EXERCISE DESCRIPTION: Word for word, restate the lines of the listing below from the line with "и перец и т. д. на первую ночь)" through the line with "Folge uns auf unseren Kanälen.", and do not include the pictures.

PROVIDED RECORDS:

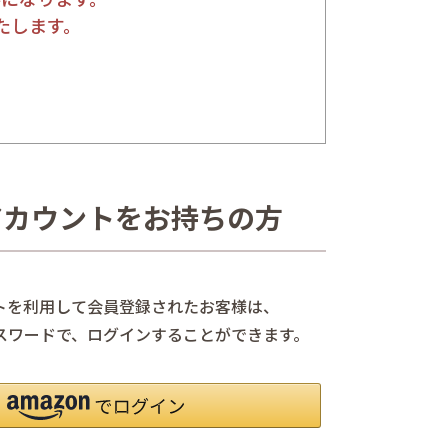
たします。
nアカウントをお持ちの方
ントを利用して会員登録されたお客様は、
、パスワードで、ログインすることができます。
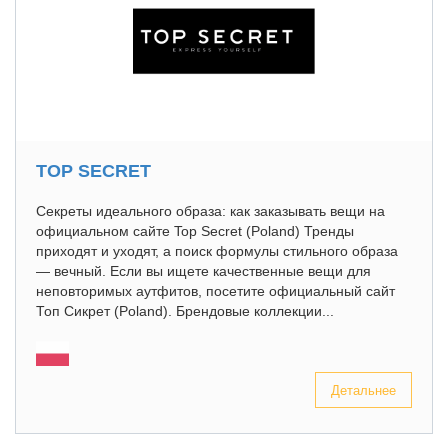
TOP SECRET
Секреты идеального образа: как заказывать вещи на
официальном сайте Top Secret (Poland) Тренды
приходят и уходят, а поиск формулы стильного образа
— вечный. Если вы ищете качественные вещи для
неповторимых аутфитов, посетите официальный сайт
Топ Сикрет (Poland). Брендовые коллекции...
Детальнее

==

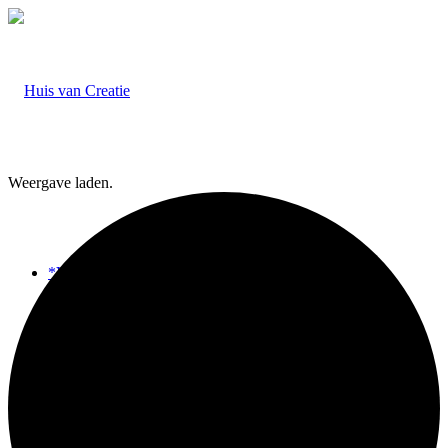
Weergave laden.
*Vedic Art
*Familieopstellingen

==

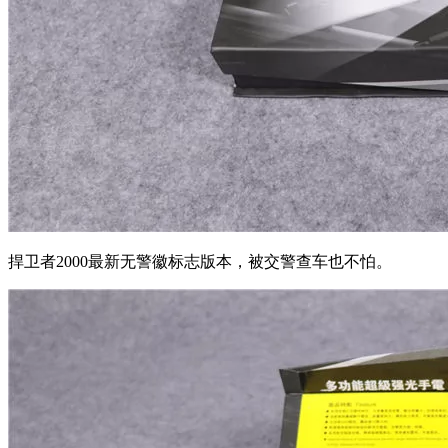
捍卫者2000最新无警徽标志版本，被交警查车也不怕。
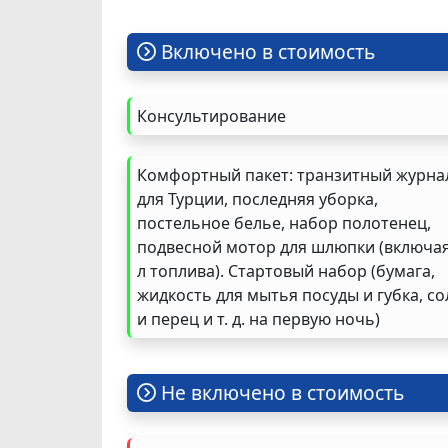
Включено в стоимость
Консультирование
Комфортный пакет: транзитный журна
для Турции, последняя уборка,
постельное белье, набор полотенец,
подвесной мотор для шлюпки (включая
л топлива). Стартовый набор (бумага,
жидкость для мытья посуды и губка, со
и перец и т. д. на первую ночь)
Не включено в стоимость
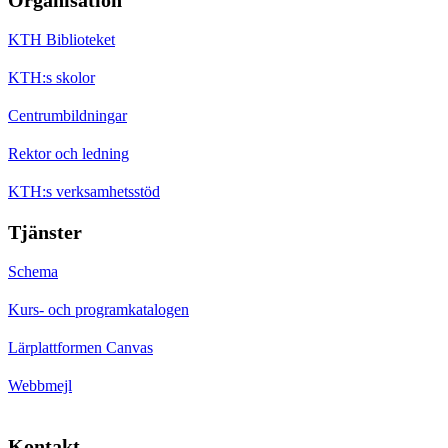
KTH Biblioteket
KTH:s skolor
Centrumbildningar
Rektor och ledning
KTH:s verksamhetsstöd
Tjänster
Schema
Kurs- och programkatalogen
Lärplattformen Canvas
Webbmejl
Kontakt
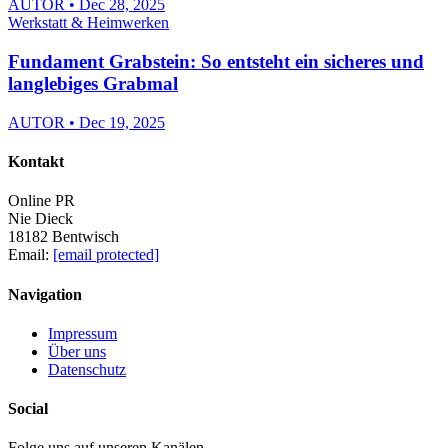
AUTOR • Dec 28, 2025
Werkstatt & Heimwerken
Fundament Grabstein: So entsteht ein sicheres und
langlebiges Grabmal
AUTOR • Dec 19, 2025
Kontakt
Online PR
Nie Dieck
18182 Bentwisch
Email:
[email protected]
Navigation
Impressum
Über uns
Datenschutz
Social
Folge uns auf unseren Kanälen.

EXPECTED ANSWER:
и перец и т. д. на первую ночь)
Не включено в стоимость
KTH Biblioteket
KTH:s skolor
Centrumbildningar
Rektor och ledning
KTH:s verksamhetsstöd
Tjänster
Schema
Kurs- och programkatalogen
Lärplattformen Canvas
Webbmejl
Kontakt
AUTOR • Dec 28, 2025
Werkstatt & Heimwerken
Fundament Grabstein: So entsteht ein sicheres und
langlebiges Grabmal
AUTOR • Dec 19, 2025
Kontakt
Online PR
Nie Dieck
18182 Bentwisch
Email:
[email protected]
Navigation
Impressum
Über uns
Datenschutz
Social
Folge uns auf unseren Kanälen.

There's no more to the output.